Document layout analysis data
———

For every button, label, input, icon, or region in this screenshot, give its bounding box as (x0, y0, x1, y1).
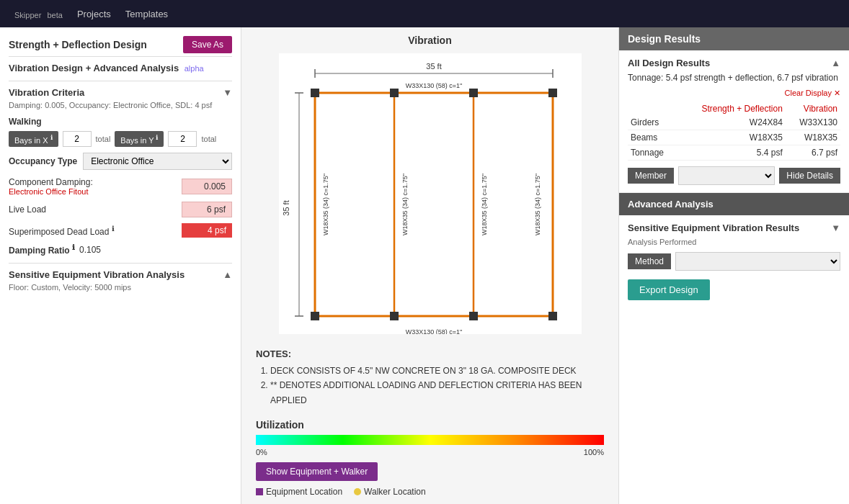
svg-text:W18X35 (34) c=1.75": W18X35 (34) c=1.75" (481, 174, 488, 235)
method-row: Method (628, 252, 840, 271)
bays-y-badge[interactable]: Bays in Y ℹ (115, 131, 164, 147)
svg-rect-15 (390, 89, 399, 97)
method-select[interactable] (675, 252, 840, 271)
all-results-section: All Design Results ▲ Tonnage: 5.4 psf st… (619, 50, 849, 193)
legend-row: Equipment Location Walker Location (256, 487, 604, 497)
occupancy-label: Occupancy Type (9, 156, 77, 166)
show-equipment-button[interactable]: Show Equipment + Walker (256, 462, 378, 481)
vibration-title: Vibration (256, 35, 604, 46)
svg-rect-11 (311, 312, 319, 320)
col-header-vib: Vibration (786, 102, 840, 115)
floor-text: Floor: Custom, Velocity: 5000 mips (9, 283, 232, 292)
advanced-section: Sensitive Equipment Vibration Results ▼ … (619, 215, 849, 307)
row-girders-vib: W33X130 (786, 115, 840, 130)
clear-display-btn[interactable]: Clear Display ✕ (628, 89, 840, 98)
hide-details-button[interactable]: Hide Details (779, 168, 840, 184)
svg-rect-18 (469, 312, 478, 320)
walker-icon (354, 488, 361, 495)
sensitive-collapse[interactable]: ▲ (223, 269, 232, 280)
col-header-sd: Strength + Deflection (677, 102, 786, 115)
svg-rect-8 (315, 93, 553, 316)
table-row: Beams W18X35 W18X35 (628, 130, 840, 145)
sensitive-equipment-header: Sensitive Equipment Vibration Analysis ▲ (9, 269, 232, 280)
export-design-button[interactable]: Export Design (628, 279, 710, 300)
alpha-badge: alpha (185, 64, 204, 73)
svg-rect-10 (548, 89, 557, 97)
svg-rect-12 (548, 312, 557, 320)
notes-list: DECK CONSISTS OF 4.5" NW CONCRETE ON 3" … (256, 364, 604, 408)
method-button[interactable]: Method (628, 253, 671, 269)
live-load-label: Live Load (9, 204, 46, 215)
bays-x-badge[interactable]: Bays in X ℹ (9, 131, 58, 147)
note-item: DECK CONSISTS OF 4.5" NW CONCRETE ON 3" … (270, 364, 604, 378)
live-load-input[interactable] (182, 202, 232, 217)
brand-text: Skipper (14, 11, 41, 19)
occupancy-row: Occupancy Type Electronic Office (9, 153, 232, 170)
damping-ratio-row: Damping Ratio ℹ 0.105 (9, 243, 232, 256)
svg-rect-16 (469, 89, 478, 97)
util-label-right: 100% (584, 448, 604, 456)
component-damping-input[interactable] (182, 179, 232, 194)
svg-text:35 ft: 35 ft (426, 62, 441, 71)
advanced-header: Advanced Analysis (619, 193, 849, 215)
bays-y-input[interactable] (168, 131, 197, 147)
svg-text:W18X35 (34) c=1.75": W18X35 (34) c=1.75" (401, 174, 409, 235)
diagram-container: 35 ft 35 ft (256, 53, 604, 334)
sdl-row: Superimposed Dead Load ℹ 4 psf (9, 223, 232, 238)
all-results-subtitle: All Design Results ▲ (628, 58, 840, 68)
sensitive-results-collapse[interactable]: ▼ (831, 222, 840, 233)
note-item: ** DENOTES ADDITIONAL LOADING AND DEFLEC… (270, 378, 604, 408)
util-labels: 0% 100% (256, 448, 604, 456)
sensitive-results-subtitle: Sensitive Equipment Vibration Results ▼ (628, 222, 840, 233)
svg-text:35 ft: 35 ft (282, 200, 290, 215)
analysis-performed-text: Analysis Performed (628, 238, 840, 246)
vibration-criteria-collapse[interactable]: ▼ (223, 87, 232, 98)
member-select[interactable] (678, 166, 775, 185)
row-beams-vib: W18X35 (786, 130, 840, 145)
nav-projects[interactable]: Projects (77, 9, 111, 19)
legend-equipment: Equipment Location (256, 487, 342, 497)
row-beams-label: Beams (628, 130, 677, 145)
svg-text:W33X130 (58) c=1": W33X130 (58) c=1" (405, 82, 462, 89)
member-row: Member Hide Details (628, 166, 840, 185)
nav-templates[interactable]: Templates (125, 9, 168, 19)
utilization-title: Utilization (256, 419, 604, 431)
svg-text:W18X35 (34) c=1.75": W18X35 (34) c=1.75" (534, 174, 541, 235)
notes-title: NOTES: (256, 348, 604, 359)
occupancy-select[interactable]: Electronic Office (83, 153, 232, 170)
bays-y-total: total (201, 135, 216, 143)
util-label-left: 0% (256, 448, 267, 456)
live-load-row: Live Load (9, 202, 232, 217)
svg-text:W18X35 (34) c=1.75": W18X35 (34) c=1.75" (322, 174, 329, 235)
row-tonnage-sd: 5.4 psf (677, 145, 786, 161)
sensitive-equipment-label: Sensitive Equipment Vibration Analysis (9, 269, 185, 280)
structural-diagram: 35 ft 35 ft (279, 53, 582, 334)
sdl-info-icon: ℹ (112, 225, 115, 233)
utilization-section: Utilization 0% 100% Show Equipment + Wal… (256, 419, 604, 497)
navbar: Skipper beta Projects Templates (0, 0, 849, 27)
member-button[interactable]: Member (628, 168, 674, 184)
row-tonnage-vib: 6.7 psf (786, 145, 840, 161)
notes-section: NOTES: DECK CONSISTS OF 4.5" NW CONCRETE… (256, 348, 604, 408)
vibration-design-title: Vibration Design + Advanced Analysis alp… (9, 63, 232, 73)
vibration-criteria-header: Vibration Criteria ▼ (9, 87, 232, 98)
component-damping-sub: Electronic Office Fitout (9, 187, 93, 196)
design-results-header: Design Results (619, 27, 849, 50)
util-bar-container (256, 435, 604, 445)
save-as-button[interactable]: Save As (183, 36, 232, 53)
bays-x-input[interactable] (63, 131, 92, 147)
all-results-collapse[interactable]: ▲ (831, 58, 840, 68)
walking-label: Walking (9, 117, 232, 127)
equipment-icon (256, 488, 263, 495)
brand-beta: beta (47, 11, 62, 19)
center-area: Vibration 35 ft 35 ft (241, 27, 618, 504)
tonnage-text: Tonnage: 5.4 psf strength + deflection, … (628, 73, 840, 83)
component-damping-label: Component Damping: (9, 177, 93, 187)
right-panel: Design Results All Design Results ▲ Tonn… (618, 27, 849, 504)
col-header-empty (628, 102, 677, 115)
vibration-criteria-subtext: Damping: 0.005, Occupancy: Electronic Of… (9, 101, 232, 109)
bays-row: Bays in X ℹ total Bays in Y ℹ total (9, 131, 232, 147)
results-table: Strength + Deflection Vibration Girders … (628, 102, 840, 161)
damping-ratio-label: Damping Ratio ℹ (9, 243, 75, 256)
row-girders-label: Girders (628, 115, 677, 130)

———

What is being asked:
Show each line in the data where the string "bays" appears.

Response for this exercise:
bays-y-badge[interactable]: Bays in Y ℹ (115, 131, 164, 147)
bays-x-badge[interactable]: Bays in X ℹ (9, 131, 58, 147)
bays-y-input[interactable] (168, 131, 197, 147)
bays-y-total: total (201, 135, 216, 143)
bays-x-input[interactable] (63, 131, 92, 147)
bays-row: Bays in X ℹ total Bays in Y ℹ total (9, 131, 232, 147)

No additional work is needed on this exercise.